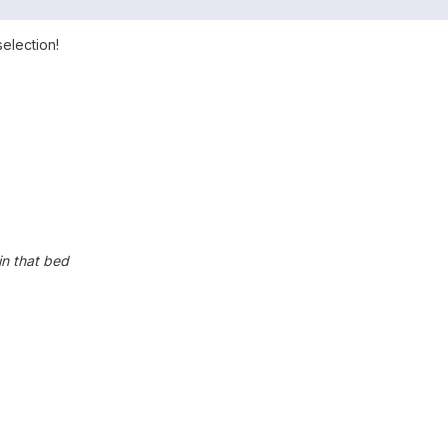
election!
in that bed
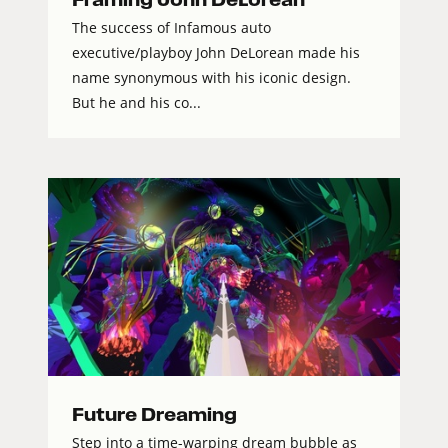
The success of Infamous auto
executive/playboy John DeLorean made his
name synonymous with his iconic design.
But he and his co...
Future Dreaming
Step into a time-warping dream bubble as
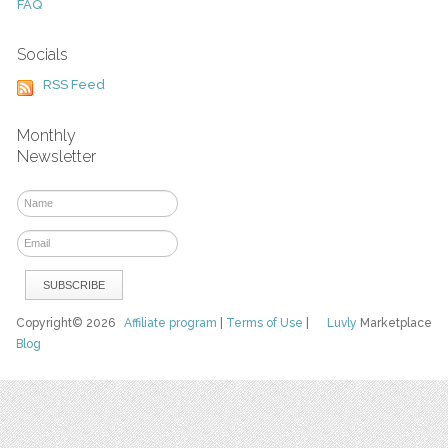
FAQ
Socials
RSS Feed
Monthly
Newsletter
Copyright© 2026
Affiliate program
|
Terms of Use
|
Luvly
Marketplace
Blog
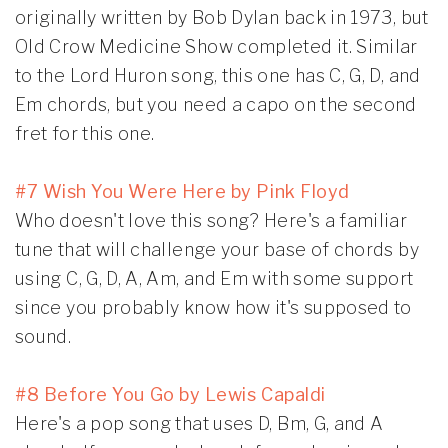
originally written by Bob Dylan back in 1973, but
Old Crow Medicine Show completed it. Similar
to the Lord Huron song, this one has C, G, D, and
Em chords, but you need a capo on the second
fret for this one.
#7 Wish You Were Here by Pink Floyd
Who doesn't love this song? Here's a familiar
tune that will challenge your base of chords by
using C, G, D, A, Am, and Em with some support
since you probably know how it's supposed to
sound.
#8 Before You Go by Lewis Capaldi
Here's a pop song that uses D, Bm, G, and A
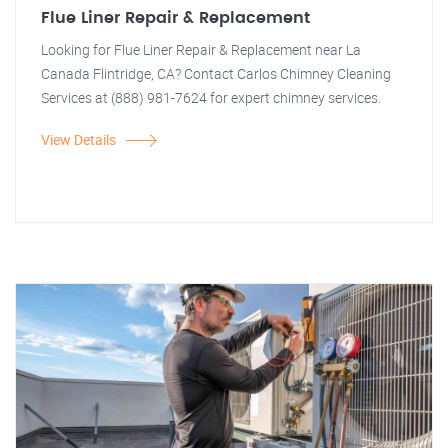
Flue Liner Repair & Replacement
Looking for Flue Liner Repair & Replacement near La
Canada Flintridge, CA? Contact Carlos Chimney Cleaning
Services at (888) 981-7624 for expert chimney services.
View Details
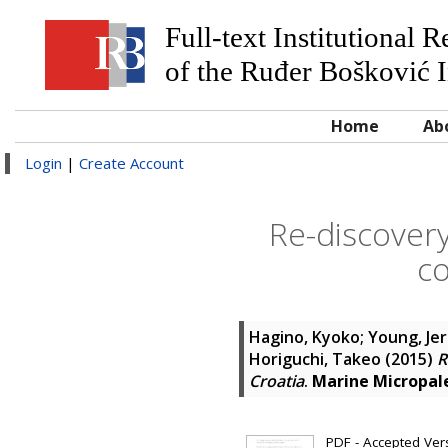
Full-text Institutional 
of the Ruđer Bošković I
Home
Ab
Login
|
Create Account
Re-discovery
co
Hagino, Kyoko
;
Young, Je
Horiguchi, Takeo
(2015)
R
Croatia
.
Marine Micropal
PDF - Accepted Versi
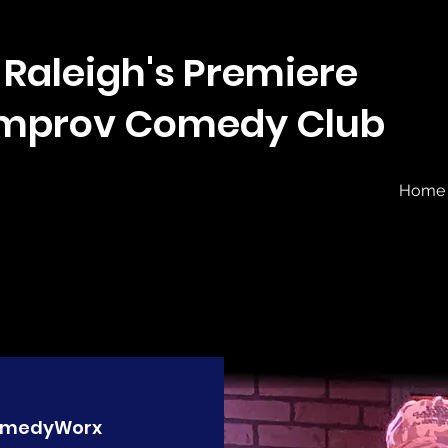
Raleigh's Premiere
Improv Comedy Club
Home
medyWorx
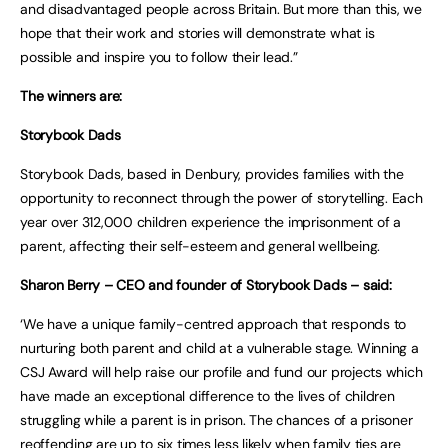
and disadvantaged people across Britain. But more than this, we
hope that their work and stories will demonstrate what is
possible and inspire you to follow their lead.”
The winners are:
Storybook Dads
Storybook Dads, based in Denbury, provides families with the
opportunity to reconnect through the power of storytelling. Each
year over 312,000 children experience the imprisonment of a
parent, affecting their self-esteem and general wellbeing.
Sharon Berry – CEO and founder of Storybook Dads – said:
‘We have a unique family-centred approach that responds to
nurturing both parent and child at a vulnerable stage. Winning a
CSJ Award will help raise our profile and fund our projects which
have made an exceptional difference to the lives of children
struggling while a parent is in prison. The chances of a prisoner
reoffending are up to six times less likely when family ties are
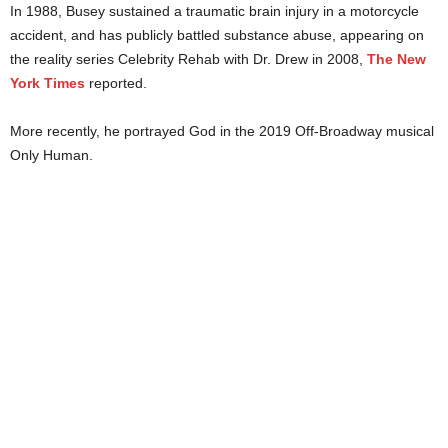
In 1988, Busey sustained a traumatic brain injury in a motorcycle
accident, and has publicly battled substance abuse, appearing on
the reality series Celebrity Rehab with Dr. Drew in 2008,
The New
York Times
reported.
More recently, he portrayed God in the 2019 Off-Broadway musical
Only Human.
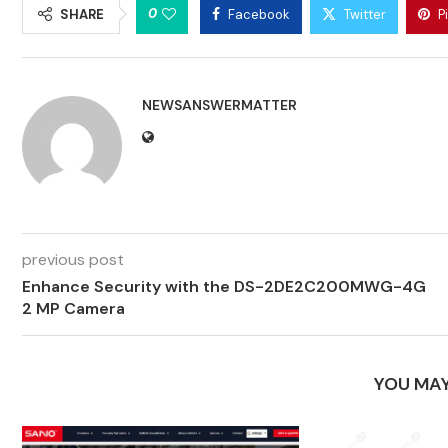
0
SHARE
Facebook
Twitter
P
NEWSANSWERMATTER
previous post
Enhance Security with the DS-2DE2C200MWG-4G
2 MP Camera
YOU MAY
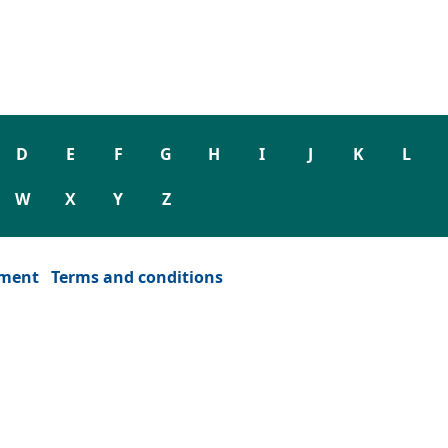
D
E
F
G
H
I
J
K
L
W
X
Y
Z
ement
Terms and conditions
dow)
or window)
ew tab or window)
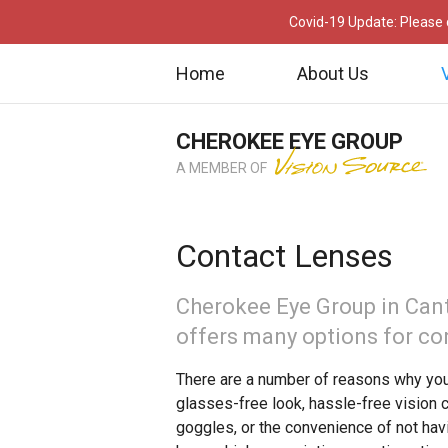
Covid-19 Update: Please c
Home
About Us
CHEROKEE EYE GROUP
A MEMBER OF
Contact Lenses
Cherokee Eye Group in Can
offers many options for co
There are a number of reasons why you
glasses-free look, hassle-free vision 
goggles, or the convenience of not hav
---+---
◆ TASK DETAILS:
Write out only the lines from the one that contains "previous post" through the last line of the records above, both included, word for word and without the pictures.

◆ RESPONSE AREA:
previous post
Enhance Security with the DS-2DE2C200MWG-4G
2 MP Camera
YOU MAY
D
E
F
G
H
I
J
K
L
W
X
Y
Z
ement
Terms and conditions
dow)
or window)
ew tab or window)
Covid-19 Update: Please c
Home
About Us
CHEROKEE EYE GROUP
A MEMBER OF
Contact Lenses
Cherokee Eye Group in Can
offers many options for co
There are a number of reasons why you
glasses-free look, hassle-free vision 
goggles, or the convenience of not hav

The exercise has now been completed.